KUTACANE | Peringatan Hari Jadi Kabupaten Aceh Tenggara yang ke-51 membawa kabar membanggakan dengan diraihnya dua penghargaan oleh Dinas Sosial setempat. Pada ajang pameran pembangunan yang digelar dalam rangka HUT Kabupaten, Dinas Sosial sukses memboyong penghargaan Stand Pameran Terbaik sekaligus memperoleh apresiasi dari Ombudsman Republik Indonesia atas peningkatan kualitas pelayanan publik.

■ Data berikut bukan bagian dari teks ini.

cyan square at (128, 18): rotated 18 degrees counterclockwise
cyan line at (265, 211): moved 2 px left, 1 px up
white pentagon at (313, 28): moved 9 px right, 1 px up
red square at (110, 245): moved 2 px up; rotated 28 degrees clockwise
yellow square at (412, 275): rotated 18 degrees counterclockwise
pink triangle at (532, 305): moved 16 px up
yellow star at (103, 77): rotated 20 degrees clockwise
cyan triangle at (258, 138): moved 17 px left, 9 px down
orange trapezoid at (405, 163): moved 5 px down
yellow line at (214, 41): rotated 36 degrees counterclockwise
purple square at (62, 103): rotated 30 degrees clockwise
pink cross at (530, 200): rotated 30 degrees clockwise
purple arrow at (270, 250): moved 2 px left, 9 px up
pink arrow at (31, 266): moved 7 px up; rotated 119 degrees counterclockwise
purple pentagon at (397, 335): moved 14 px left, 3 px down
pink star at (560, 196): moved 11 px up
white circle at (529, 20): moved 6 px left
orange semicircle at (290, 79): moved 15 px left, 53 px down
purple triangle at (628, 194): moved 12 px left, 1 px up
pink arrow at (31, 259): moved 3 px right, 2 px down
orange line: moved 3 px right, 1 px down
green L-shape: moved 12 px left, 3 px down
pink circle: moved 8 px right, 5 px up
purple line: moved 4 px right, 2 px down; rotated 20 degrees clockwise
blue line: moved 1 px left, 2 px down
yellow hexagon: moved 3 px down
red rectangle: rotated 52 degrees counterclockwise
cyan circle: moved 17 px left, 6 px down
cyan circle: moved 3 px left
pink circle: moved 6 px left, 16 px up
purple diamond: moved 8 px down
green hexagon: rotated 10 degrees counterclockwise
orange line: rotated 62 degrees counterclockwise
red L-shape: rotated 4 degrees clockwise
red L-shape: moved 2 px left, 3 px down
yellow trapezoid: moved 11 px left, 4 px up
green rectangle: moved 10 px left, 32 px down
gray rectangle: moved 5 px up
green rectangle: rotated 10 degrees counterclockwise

Penghargaan dari Ombudsman diberikan berdasarkan penilaian kepatuhan terhadap standar pelayanan publik. Selama tiga tahun terakhir, Dinas Sosial Aceh Tenggara menunjukkan peningkatan kinerja yang konsisten, terbukti dari raihan nilai zona hijau berturut-turut: 84,15 pada 2024, 87,66 pada 2025, dan 88,10 di tahun 2026. Skor ini menjadi indikator komitmen dinas dalam memberikan layanan yang cepat, transparan, dan bebas maladministrasi, khususnya kepada kelompok masyarakat rentan.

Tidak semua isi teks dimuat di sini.